Detailed Description
The invention is described in further detail below with reference to the figures and specific embodiments. A full-automatic test system of a defibrillation pacemaker comprises a signal identification module, a measurement signal analog output module, a high-definition camera, a DSP (digital signal processor) and a microprocessor. Automatic measurement control can be realized:
when the signal identification module identifies the defibrillation energy signal, the microprocessor automatically sets a measuring point according to the defibrillation discharge type; under the default condition, the unidirectional wave type defibrillator sets measuring points within the range of 1-360J; the bidirectional wave type defibrillator sets the measurement point within the range of 1-200J. In special cases, the user can modify the measurement range according to the requirement.
When the signal identification module identifies the pacing current output, the microprocessor measures the pacing current and stores the measured data.
When the electrocardiogram monitor is tested, the measurement signal analog output module sequentially outputs corresponding waveforms according to a test flow and transmits the waveforms to the electrocardiogram monitor to be tested, the high-definition camera shoots an electrocardiogram signal displayed by the electrocardiogram monitor to be tested and sends the electrocardiogram signal to the DSP digital signal processor, and the DSP digital signal processor measures and calculates the electrocardiogram voltage amplitude, the electrocardiogram scanning speed and the heart rate parameter of the electrocardiogram monitor to be tested.

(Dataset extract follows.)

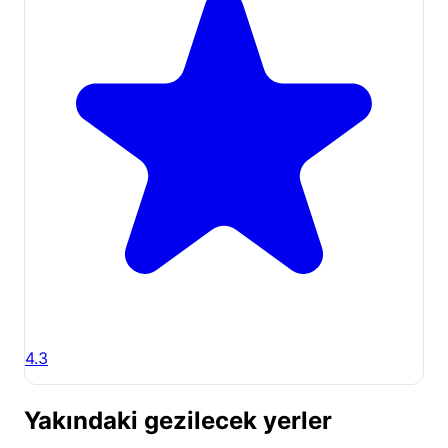
4.3
Yakındaki gezilecek yerler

When the AED is tested, the measurement signal analog output module sequentially outputs different types of heart rhythm signals according to test requirements, transmits the heart rhythm signals to the defibrillator to be tested, waits for the response of the defibrillator to be tested, and records the response condition.
The whole testing process does not need to be operated by a user, and the efficiency is improved.
Can realize the image recognition and measurement of the ECG monitor:
the high-definition camera is adopted, and the DSP-based image recognition technology is utilized to measure the electrocardio voltage amplitude, the electrocardio scanning speed, the heart rate and other parameters of the electrocardio monitor. During measurement, the standard block is attached to the edge of a display of the ECG monitor, and the amplitude value and the time quantity of the ECG signal are calculated by comparing the pixel distribution of the ECG signal and the standard block on the picture.
Firstly, calculating a system pixel size calibration value K:
K=a/N S
in the formula: n is a radical of S The number of pixel points of the standard block on the image is counted; a is the side length of the standard block, and the unit is mm; the standard block of the present embodiment is 10mmx10mm.
Then the amplitude of the electrocardiosignal is:
U=K*N h *H,
in the formula: n is a radical of h The number of pixel points of the longitudinal edge of the electrocardiosignal on the image is counted; h is the voltage calibrated limit of the ECG monitor to be tested;
the scanning time of the electrocardiosignal is as follows:
T=K*N l /L
in the formula: n is a radical of l The number of pixel points occupied by the transverse edge of the electrocardiosignal on the image is counted; l is the limit of the scanning speed of the ECG monitor to be detected.
The measurement data uploaded by the equipment can be analyzed and calculated through the software of the upper computer, and a test report is automatically generated. And the test report is stored in a special server for the online reference of an equipment manager.